Prosper Montagne called that of Castelnaudary 'God the Father', that of Carcassonne 'God the Son', and that of Toulouse 'God the Holy Ghost', and that is not bad taxonomy. In the first, the cassoulet is made of fresh pork, pork hocks, ham, pork sausage and fresh pork rind; in Toulouse, yes, lamb is added (boned breast or neck), lard from the breast of pork, the famous local saucisse de Toulouse, thick-cut and pungent, plus the preserved goose now mainly associated with the dish; in Carcassonne, chunks of leg of lamb are added and sometimes, in season, game such as partridge.

Nor is there any agreement about which beans are to be used - the white beans of Pamiers or Cazere, the Soissons bean or that from Tarbes. And here we come to the heart of the matter. Mr Gene unearthed a pair of knowledgeable local purveyors who insisted on those of Tarbes - and so, if you could, would you.

Here is how one of them described the right kind of bean. It should be thick, flat and very thin- skinned, and 'when you put your hand in the sack, it's like silk'. She went on to add: 'It has nothing in common with the Spanish flat bean or the Soissons, with its rough, thick skin.' Ah, had we but world enough and time] Those 'correct' beans were planted among sweetcorn and grew up the stalks; they were picked as they ripened (near the top); they were sun-dried on cloth, then hand-sifted to eliminate any with the evil weevil spots.

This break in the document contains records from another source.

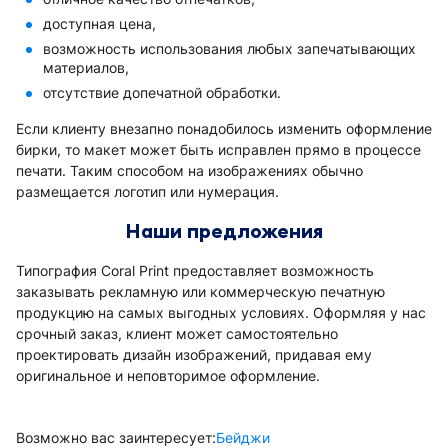
доступная цена,
возможность использования любых запечатывающих
материалов,
отсутствие допечатной обработки.
Если клиенту внезапно понадобилось изменить оформление
бирки, то макет может быть исправлен прямо в процессе
печати. Таким способом на изображениях обычно
размещается логотип или нумерация.
Наши предложения
Типография Coral Print предоставляет возможность
заказывать рекламную или коммерческую печатную
продукцию на самых выгодных условиях. Оформляя у нас
срочный заказ, клиент может самостоятельно
проектировать дизайн изображений, придавая ему
оригинальное и неповторимое оформление.
Возможно вас заинтересует:
Бейджи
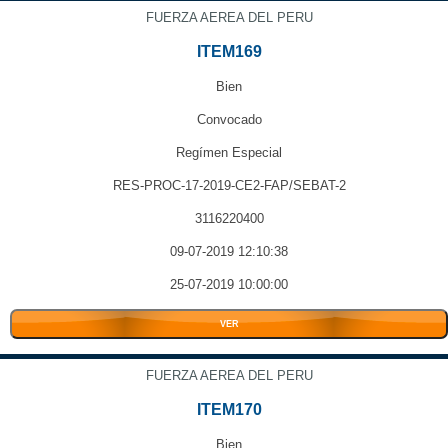
FUERZA AEREA DEL PERU
ITEM169
Bien
Convocado
Regímen Especial
RES-PROC-17-2019-CE2-FAP/SEBAT-2
3116220400
09-07-2019 12:10:38
25-07-2019 10:00:00
VER
FUERZA AEREA DEL PERU
ITEM170
Bien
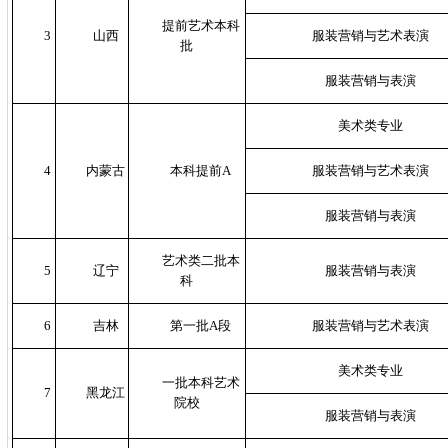
提前艺术本科
3
山西
服装营销与艺术表演
批
服装营销与表演
美术类专业
4
内蒙古
本科提前A
服装营销与艺术表演
服装营销与表演
艺术类二批本
5
辽宁
服装营销与表演
科
6
吉林
第一批A段
服装营销与艺术表演
美术类专业
一批本科艺术
7
黑龙江
院校
服装营销与表演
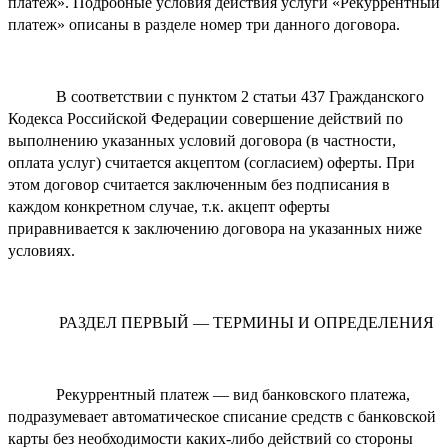
платеж». Подробные условия действия услуги «Рекуррентный
платеж» описаны в разделе номер три данного договора.
В соответствии с пунктом 2 статьи 437 Гражданского
Кодекса Российской Федерации совершение действий по
выполнению указанных условий договора (в частности,
оплата услуг) считается акцептом (согласием) оферты. При
этом договор считается заключенным без подписания в
каждом конкретном случае, т.к. акцепт оферты
приравнивается к заключению договора на указанных ниже
условиях.
РАЗДЕЛ ПЕРВЫЙ — ТЕРМИНЫ И ОПРЕДЕЛЕНИЯ
Рекуррентный платеж — вид банковского платежа,
подразумевает автоматическое списание средств с банковской
карты без необходимости каких-либо действий со стороны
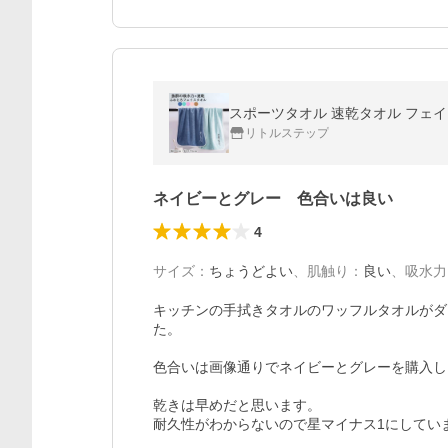
スポーツタオル 速乾タオル フェイ
リトルステップ
ネイビーとグレー 色合いは良い
4
サイズ
：
ちょうどよい
、
肌触り
：
良い
、
吸水力
キッチンの手拭きタオルのワッフルタオルがダ
た。

色合いは画像通りでネイビーとグレーを購入し
乾きは早めだと思います。

耐久性がわからないので星マイナス1にしていま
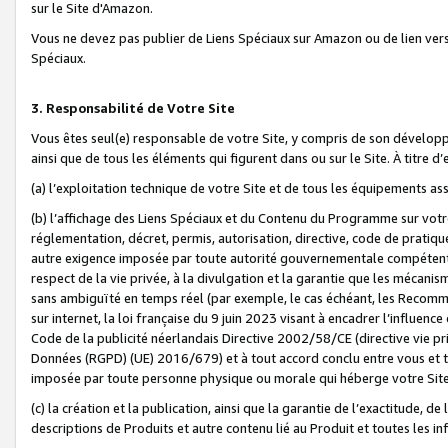
sur le Site d'Amazon.
Vous ne devez pas publier de Liens Spéciaux sur Amazon ou de lien ver
Spéciaux.
3. Responsabilité de Votre Site
Vous êtes seul(e) responsable de votre Site, y compris de son dévelop
ainsi que de tous les éléments qui figurent dans ou sur le Site. À titre 
(a) l’exploitation technique de votre Site et de tous les équipements ass
(b) l’affichage des Liens Spéciaux et du Contenu du Programme sur votr
réglementation, décret, permis, autorisation, directive, code de pratiq
autre exigence imposée par toute autorité gouvernementale compétente,
respect de la vie privée, à la divulgation et la garantie que les méca
sans ambiguïté en temps réel (par exemple, le cas échéant, les Recomm
sur internet, la loi française du 9 juin 2023 visant à encadrer l’influenc
Code de la publicité néerlandais Directive 2002/58/CE (directive vie p
Données (RGPD) (UE) 2016/679) et à tout accord conclu entre vous et t
imposée par toute personne physique ou morale qui héberge votre Site
(c) la création et la publication, ainsi que la garantie de l’exactitude, d
descriptions de Produits et autre contenu lié au Produit et toutes les 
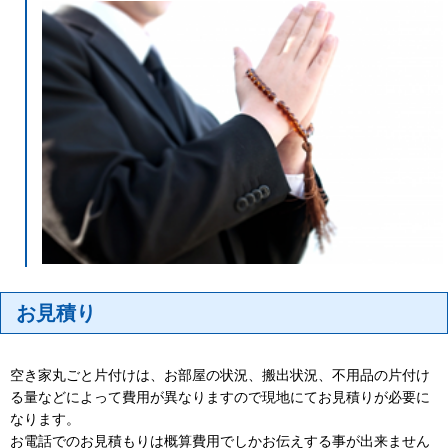
お見積り
空き家丸ごと片付けは、お部屋の状況、搬出状況、不用品の片付け
る量などによって費用が異なりますので現地にてお見積りが必要に
なります。
お電話でのお見積もりは概算費用でしかお伝えする事が出来ません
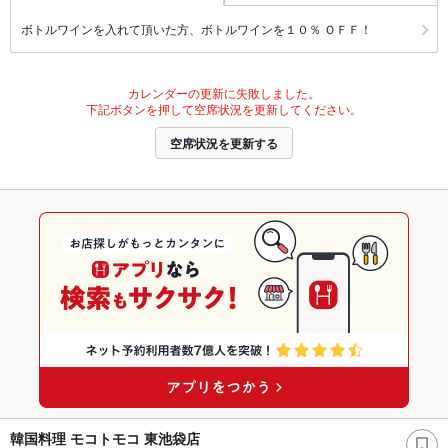
ボトルワインを入れて頂いた方、ボトルワインを１０％ ＯＦＦ！
カレンダーの更新に失敗しました。
下記ボタンを押して空席状況を更新してください。
空席状況を更新する
韓国料理 モコトモコ 東池袋店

Naturally, the varieties of corn no longer lend themselves to serving as a trellis for beans, nor does the labour-intensive picking exist any longer. In the late 19th century in Tarbes, 40,000 acres were devoted to the bean; today, there are barely 80. Miscegenated Elizabeth David's cassoulet may have been (it reads like a combination of all three, and tastes delicious), but I suspect she was, as I was, one of the last lucky ones, and ate the real thing. Like silk.